There's a worrying development in some parts of America, a belief that it has done no wrong, ever. Admittedly, at the moment it seems confined to crazed right-wing authors, but they're not bearded militiamen writing screeds in linseed oil inbetween preparing for the End Times; they're successful media figures. Aside from the Swift Veterans, last year saw the release of Ann Coulter's Treason, which attempted to rehabilitate Senator Joe McCarthy (yes, she's insane. But many people think she's wonderful. I despair), and Michelle Markin's In Defense of Internment has just been released, doing well in the Amazon rankings.
I just can't wrap my head around it. What next? Why Dred Scott Is Misunderstood and Reasons Why The Confederacy Should Have Prevailed? Markin's book is particularly offensive; I've been around the Smithsonian exhibit, I've read about the issue, and there is just…no excuse for rounding people up on the basis of their race and putting them in concentration camps. Malkin bases her argument on the theory that FDR had secret information that no-one else knew (the MAGIC decrypts of Japanese communications); the problem is that these messages have been known about for years, and the closest they come to calling into question the loyalty of the Japanese immigrants is a commnique to an embassy that says it might be a good idea to set up a spy ring (and specifically mentions that using non-Japanese agents would be preferable). The Japanese did not know that the Allies had broken MAGIC, so if such a ring did exist, you would expect information about it to flow across channels. None does. Plus, the people who pushed hardest for the camps did not have access to MAGIC. Even Supreme Court Justice Scalia thinks that the Supreme Court decision that upheld the detention ranks alongside Dred Scott as one of the Court's biggest mistakes. But don't just take my word for it — Eric Muller, a UNC Law School professor is currently discussing Malkin's book and shredding her arguments one by one. But he isn't in the Top 100 Amazon bestseller list, so his voice isn't going to be heard as much as a media figure who makes regular appearances on Fox News and MSNBC.

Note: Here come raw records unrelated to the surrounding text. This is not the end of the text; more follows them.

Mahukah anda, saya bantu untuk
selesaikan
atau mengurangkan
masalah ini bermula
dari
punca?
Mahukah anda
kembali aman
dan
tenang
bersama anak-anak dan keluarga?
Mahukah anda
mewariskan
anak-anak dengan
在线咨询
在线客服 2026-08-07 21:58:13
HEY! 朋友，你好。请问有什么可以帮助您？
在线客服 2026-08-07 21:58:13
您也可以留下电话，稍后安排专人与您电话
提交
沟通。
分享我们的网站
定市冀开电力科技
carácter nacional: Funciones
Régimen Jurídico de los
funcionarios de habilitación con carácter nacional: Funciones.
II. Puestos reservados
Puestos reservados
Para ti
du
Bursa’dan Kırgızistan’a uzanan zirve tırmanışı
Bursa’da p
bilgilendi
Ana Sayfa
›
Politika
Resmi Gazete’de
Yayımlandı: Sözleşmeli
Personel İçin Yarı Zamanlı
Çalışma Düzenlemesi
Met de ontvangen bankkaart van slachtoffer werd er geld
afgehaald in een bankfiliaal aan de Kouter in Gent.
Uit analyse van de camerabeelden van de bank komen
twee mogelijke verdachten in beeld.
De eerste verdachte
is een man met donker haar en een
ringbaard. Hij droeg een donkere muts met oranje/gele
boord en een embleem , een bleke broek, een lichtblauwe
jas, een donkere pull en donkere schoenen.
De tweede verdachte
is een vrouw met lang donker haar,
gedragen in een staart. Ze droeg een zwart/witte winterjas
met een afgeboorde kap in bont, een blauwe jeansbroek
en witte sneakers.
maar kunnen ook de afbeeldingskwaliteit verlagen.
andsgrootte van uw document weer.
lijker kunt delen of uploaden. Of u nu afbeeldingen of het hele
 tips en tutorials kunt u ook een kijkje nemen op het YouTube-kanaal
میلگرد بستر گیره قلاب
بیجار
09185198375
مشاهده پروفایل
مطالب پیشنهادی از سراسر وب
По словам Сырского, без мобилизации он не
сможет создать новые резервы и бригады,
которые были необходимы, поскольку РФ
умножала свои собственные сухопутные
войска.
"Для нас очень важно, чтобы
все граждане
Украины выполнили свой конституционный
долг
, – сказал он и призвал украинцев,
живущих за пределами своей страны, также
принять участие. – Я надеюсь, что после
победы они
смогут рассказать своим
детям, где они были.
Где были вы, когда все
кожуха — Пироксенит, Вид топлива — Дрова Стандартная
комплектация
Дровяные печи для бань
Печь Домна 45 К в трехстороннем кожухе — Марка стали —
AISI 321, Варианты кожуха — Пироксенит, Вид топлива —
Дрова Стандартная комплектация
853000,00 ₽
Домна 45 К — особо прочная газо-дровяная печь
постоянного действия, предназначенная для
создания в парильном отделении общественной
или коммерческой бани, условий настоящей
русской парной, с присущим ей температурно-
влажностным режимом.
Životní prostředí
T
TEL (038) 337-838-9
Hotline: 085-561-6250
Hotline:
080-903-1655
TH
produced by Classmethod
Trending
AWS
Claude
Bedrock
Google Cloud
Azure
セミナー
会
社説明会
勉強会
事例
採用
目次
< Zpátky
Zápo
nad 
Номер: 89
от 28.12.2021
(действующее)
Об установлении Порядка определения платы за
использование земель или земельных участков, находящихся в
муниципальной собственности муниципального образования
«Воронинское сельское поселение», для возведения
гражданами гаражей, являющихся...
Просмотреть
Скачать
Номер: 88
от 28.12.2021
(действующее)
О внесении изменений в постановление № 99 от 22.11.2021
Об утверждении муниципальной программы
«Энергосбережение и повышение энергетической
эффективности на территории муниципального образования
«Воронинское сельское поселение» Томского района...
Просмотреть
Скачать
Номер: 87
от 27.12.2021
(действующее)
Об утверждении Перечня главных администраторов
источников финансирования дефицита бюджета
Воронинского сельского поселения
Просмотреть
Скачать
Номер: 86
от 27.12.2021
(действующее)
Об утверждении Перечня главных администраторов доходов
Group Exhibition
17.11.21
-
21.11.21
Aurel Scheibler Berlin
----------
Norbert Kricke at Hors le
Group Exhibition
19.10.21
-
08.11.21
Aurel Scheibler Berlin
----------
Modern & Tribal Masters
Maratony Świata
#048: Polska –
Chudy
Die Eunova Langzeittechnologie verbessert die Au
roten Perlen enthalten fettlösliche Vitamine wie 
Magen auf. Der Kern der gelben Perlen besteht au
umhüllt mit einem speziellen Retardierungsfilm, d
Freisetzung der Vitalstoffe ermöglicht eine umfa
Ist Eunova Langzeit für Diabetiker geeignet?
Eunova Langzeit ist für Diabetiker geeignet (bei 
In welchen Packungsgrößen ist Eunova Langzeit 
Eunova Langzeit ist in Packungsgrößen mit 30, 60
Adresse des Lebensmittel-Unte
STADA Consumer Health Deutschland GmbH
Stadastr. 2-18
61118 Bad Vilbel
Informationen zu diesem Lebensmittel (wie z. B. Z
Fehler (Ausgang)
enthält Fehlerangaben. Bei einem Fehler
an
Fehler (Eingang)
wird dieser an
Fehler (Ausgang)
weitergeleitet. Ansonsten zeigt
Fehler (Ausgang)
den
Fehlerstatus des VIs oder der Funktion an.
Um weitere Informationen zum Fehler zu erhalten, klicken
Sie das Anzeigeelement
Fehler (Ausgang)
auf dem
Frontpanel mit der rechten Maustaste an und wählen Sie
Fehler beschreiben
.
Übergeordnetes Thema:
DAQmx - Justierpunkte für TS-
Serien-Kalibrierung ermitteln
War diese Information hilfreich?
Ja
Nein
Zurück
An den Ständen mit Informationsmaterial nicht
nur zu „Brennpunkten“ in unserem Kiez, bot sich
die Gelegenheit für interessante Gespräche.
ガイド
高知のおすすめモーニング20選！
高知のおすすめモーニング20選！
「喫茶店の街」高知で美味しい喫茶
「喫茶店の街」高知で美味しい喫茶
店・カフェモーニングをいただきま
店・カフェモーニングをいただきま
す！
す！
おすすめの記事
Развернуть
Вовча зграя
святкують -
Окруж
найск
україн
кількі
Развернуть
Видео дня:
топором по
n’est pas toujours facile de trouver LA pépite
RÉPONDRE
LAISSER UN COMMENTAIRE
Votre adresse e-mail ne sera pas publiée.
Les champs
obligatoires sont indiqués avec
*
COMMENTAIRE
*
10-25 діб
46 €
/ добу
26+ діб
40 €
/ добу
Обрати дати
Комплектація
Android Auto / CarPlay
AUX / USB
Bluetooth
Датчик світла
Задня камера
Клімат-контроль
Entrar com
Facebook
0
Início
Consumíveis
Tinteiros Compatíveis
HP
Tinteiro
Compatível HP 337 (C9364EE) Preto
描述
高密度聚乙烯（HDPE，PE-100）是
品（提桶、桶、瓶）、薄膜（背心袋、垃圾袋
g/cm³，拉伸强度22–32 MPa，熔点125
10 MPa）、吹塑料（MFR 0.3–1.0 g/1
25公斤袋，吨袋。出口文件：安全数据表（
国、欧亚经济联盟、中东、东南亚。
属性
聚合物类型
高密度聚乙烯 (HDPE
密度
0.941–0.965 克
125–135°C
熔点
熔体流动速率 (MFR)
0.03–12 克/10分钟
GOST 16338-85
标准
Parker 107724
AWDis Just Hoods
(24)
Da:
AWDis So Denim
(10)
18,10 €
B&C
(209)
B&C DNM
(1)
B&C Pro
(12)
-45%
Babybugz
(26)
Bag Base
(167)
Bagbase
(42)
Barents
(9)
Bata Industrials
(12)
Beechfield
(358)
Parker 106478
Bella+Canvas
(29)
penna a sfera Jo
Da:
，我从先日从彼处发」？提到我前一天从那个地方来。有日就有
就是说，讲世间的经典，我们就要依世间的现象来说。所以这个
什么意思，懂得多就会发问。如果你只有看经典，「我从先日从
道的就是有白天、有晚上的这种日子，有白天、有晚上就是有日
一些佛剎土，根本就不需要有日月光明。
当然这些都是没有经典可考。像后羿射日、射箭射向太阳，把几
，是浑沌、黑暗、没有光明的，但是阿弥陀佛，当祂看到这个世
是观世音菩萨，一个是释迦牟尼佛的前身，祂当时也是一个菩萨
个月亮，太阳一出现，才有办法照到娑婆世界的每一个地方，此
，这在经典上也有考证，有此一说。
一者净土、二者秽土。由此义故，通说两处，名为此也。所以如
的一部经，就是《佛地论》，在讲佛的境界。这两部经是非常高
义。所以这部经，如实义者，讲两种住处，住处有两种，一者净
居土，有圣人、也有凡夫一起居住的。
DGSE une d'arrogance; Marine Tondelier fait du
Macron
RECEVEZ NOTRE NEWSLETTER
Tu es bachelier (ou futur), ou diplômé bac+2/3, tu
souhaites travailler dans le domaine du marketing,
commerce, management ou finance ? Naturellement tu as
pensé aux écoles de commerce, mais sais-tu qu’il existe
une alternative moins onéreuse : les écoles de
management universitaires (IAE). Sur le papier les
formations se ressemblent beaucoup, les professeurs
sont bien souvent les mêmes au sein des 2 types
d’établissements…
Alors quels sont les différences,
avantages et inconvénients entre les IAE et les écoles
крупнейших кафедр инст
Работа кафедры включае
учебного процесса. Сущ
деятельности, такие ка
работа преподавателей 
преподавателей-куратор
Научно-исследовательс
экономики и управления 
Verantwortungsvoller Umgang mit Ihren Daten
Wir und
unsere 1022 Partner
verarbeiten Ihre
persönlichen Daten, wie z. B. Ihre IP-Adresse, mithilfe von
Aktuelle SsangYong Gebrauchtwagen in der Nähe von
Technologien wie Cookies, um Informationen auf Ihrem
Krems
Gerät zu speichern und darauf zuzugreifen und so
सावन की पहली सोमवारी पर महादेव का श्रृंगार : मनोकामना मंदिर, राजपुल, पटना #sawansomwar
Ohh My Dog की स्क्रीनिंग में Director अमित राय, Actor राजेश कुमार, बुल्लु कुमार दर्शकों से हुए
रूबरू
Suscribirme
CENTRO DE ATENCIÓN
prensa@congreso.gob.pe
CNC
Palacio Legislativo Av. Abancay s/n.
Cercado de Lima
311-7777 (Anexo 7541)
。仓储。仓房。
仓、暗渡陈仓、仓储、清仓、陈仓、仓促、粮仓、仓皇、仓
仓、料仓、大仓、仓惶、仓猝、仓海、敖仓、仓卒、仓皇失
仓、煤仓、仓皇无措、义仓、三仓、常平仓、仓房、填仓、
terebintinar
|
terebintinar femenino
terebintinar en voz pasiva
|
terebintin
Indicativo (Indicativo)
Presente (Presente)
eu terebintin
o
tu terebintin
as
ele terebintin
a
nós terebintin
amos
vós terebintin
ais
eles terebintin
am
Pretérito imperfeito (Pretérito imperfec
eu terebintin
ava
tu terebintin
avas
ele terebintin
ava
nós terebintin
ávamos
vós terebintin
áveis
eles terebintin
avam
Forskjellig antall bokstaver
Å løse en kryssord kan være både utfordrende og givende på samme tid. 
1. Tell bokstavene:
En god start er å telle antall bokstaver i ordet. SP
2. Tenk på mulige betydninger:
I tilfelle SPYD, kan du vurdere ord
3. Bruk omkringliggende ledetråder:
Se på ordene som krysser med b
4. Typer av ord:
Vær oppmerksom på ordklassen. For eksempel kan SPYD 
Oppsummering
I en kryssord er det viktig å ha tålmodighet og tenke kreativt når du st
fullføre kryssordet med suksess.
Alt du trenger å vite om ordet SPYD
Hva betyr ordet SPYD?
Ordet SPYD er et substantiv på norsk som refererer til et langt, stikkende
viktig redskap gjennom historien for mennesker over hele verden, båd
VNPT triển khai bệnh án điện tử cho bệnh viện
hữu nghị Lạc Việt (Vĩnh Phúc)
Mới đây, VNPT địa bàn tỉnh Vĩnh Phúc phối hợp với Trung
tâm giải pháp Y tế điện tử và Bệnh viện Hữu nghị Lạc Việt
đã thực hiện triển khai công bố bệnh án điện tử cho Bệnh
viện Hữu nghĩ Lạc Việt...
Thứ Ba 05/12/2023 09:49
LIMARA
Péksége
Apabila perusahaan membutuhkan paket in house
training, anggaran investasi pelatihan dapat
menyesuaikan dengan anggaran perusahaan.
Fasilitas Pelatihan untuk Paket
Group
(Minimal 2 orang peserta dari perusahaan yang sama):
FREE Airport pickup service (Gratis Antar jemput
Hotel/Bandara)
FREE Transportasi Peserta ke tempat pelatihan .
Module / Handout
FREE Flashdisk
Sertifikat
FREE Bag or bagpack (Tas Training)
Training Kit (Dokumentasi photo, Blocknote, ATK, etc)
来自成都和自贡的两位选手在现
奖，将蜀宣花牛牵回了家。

It worries me — a nation that believes it can do nothing wrong can be easily led by its leaders that its actions are right simply because they're doing it. No country is perfect; they're all done horrible things in the past (for an Empire nation, Britain probably comes off better than Spain or Portugal, say, but we still invented concentration camps, we firebombed Dresden into ashes, we carved up Africa with the rest of Europe, and we made a mess of Ireland). Patriotism should never be blind.